PROVIDED MATERIAL »

-------

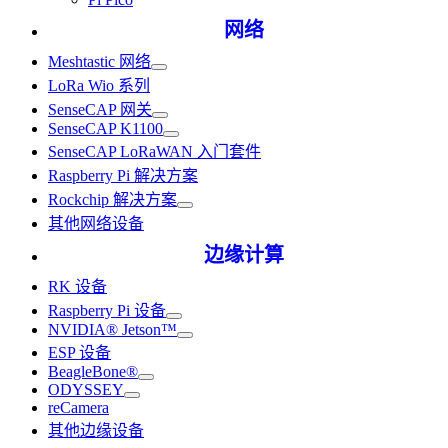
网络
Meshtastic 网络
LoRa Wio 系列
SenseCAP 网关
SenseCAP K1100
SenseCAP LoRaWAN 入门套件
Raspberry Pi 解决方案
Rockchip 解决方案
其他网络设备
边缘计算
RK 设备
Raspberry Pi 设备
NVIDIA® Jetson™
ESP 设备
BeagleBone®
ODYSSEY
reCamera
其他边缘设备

-------

PROBLEM DESCRIPTION »
Return, without any change, only the lines from the one containing "NVIDIA® Jetson™" through the last line of the entries above.

REPLY »
NVIDIA® Jetson™
ESP 设备
BeagleBone®
ODYSSEY
reCamera
其他边缘设备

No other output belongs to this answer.